9 réflexions sur “Note de lecture : « Ustrinkata » (Arno Camenisch)

  1. commentaire (qui n’a rien a voir)
    je viens de finir un long post sur Karl Kraus (qu’il me parait urgent de lire ou relire)
    entre autres une mise en scene avec des rats
    Deborah Sengl « The Last Days of Mankind » (2018, Doppelhouse Book, 176 p.).
    https://doppelhouse.com/tag/the-last-days-of-mankind/

    une merveille surtout d’autres oeuvres de Deborah Sengl Via Dolorosa
    http://www.deborahsengl.com/via-dolorosa/

    c’est tout, mais c’est beau

    Publié par jlv.livres | 2 juin 2020, 09:56
  2. je joins le commentaire plus ample, après lecture de l’oeuvre de Deborah Sengl

    pour ce qui est de l’oeuvre de Karl Kraus, je verrai peut être après contact avec les Editions Agone

    Je ne résiste pas non plus à signaler le superbe ouvrage illustré de Deborah Sengl « The Last Days of Mankind » (2018, Doppelhouse Book, 176 p.). De magnifiques illustrations et photos couleurs tirées de la pièce de Kraus « Les Derniers Jours de l’Humanité ». Sauf que. Les personnages sont des rats taxidemisés, 174 blancs et 2 noirs en tout, d’à peu près tous la même taille, présentés en 44 scènes. Les deux rats noirs symbolisent la monarchie déclinante des Habsbourg et le narrateur (Karl Kraus).
    Deborah Sengl, artiste viennoise née en 1974, a passé près de deux ans à traduire le texte de Karl Kraus dans son propre langage visuel.
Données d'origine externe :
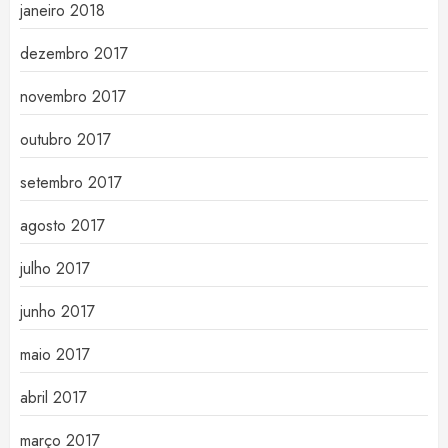
janeiro 2018
dezembro 2017
novembro 2017
outubro 2017
setembro 2017
agosto 2017
julho 2017
junho 2017
maio 2017
abril 2017
março 2017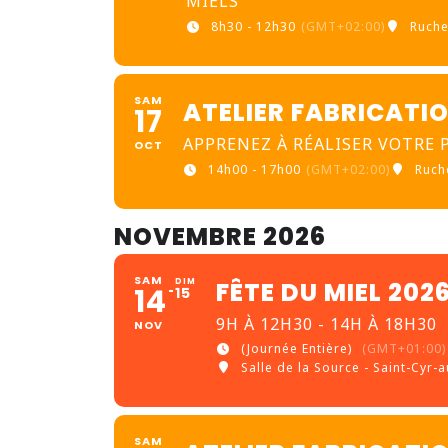
MIELS
8h30 - 12h30
(GMT+02:00)
Ruche
SAM
ATELIER FABRICATI
17
APPRENEZ À RÉALISER VOTRE
OCT
14h00 - 17h00
(GMT+02:00)
Ruch
NOVEMBRE 2026
SAM
DIM
FÊTE DU MIEL 20
14
15
9H À 12H30 - 14H À 18H30
NOV
(Journée Entière)
(GMT+01:00)
Salle de la Source - Saint-Cyr-
SAM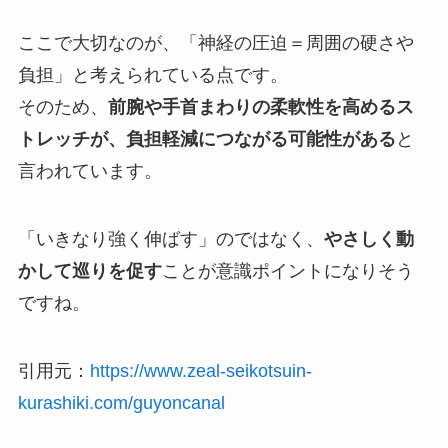
ここで大切なのが、「神経の圧迫＝周囲の硬さや
負担」と考えられている点です。
そのため、
前腕や手首まわりの柔軟性を高めるス
トレッチが、負担軽減につながる可能性がある
と
言われています。
「いきなり強く伸ばす」のではなく、
やさしく動
かして巡りを促す
ことが意識ポイントになりそう
ですね。
引用元：
https://www.zeal-seikotsuin-
kurashiki.com/guyoncanal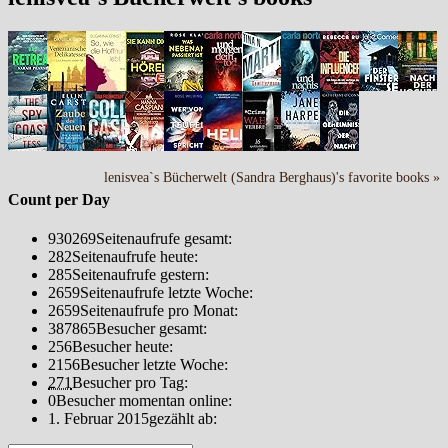
lenisvea`s Bücherwelt (Sandra Berghaus)'s favorite books »
Count per Day
930269
Seitenaufrufe gesamt:
282
Seitenaufrufe heute:
285
Seitenaufrufe gestern:
2659
Seitenaufrufe letzte Woche:
2659
Seitenaufrufe pro Monat:
387865
Besucher gesamt:
256
Besucher heute:
2156
Besucher letzte Woche:
271
Besucher pro Tag:
0
Besucher momentan online:
1. Februar 2015
gezählt ab: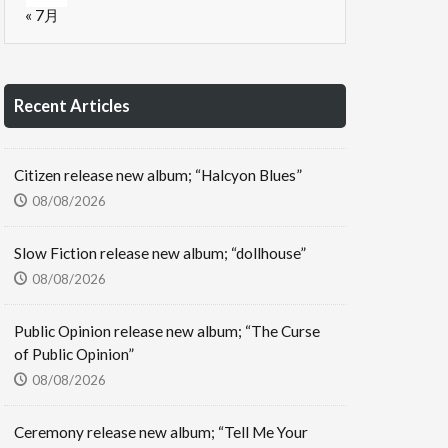
« 7月
Recent Articles
Citizen release new album; “Halcyon Blues”
08/08/2026
Slow Fiction release new album; “dollhouse”
08/08/2026
Public Opinion release new album; “The Curse
of Public Opinion”
08/08/2026
Ceremony release new album; “Tell Me Your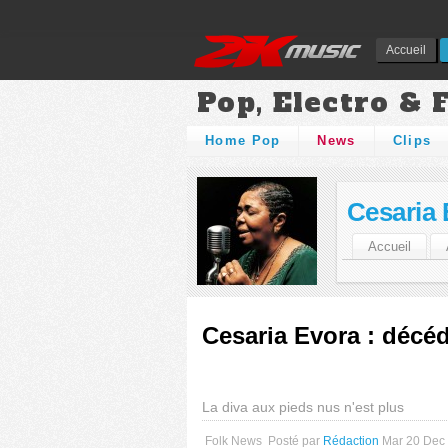
Accueil
Pop, Electro & 
Home Pop
News
Clips
Cesaria 
Accueil
Cesaria Evora : décéd
La diva aux pieds nus n'est plus
Folk News
Posté par
Rédaction
Mar 20 Dec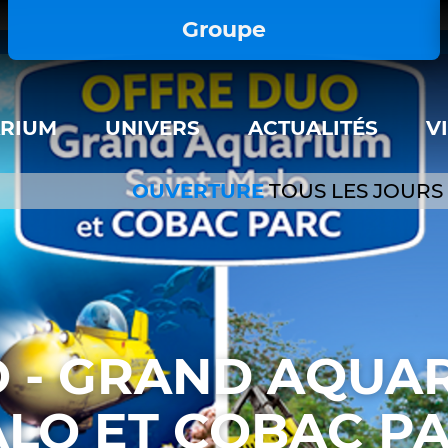
important; } </style>
Groupe
ARIUM
UNIVERS
ACTUALITÉS
V
OUVERTURE
TOUS LES JOURS
 - GRAND AQUAR
LO ET COBAC P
Au lieu de mots qui jouent le rôle principal dans la pièce alors que l’action est relativement faible, elle présente des structures et des formes. Comme un dramaturge, elle remplace tous les rôles par des rats taxidermisés. Ils sont tous blanc, et. Karl Kraus devient le « mouton noir ». Il ne participe pas à l’euphorie suscité par la guerre et au bellicisme ambiant. Il reste éternellement un rat. Les animaux sont en groupes et par paires. Ce sont des sociétés de rats. Les dessins en arrière-plan ainsi que les objets usuels (meubles, journaux, habits, armes) permettent aux visiteurs qui ne connaissent pas Kraus d’identifier les scènes. Deborah Sengl a même imaginé et peint le drapeau noir, blanc et rouge de la monarchie KK. Sengl l’interprète comme le noir du pelage du poète, un peu d’urine et le rouge du sang.
    La préparation des scènes, les costumes et les pose des rats, de même que les méticuleux détails miniaturisés – facsimilés des journaux d’époque, le chapeau d’un industriel et sa cravate, les bagages de voyageurs, les fusils des soldats de l’infanterie, et même un minuscule obusier cher à Alice Schalek. Tout est fait pour garder le souci des détails cher à Karl Kraus. Le cadre et l’arrière-plan sont illustrés de dessins qui permettent de resituer les scènes. Les têtes des rats sont de plus façonnées de telle sorte qu’elles représentent les défauts, plus ou moins linguistiques des physionomies des personnages, contaminées par le langage belliciste que Kraus condamnait.
    Superbe livre donc, avec d’un côté les dessins préparatoires, et de l’autre les réalisations avec les rats taxidermisés. Deux petits textes introduisent et explicitent les œuvres. Le banquet final des officiers allemands et autrichiens est traité sous forme de six planches en couleurs où tout est dit sans paroles. Superbe travail. Parmi les autres œuvres de Deborah Sengl, je n’ai pas résisté au tableau « Via Dolorosa » de 2012, qui représente un poulet crucifié sous l’inscription « KFC » qui remplace les 4 lettres habituelles. Ce n’est pas plus iconoclaste que la statue en cire « Nona Hora » de l’artiste italien Maurizio Cattelan qui représente la réponse du ciel au « Eli, Eli, lama sabachthani ? » de la neuvième heure.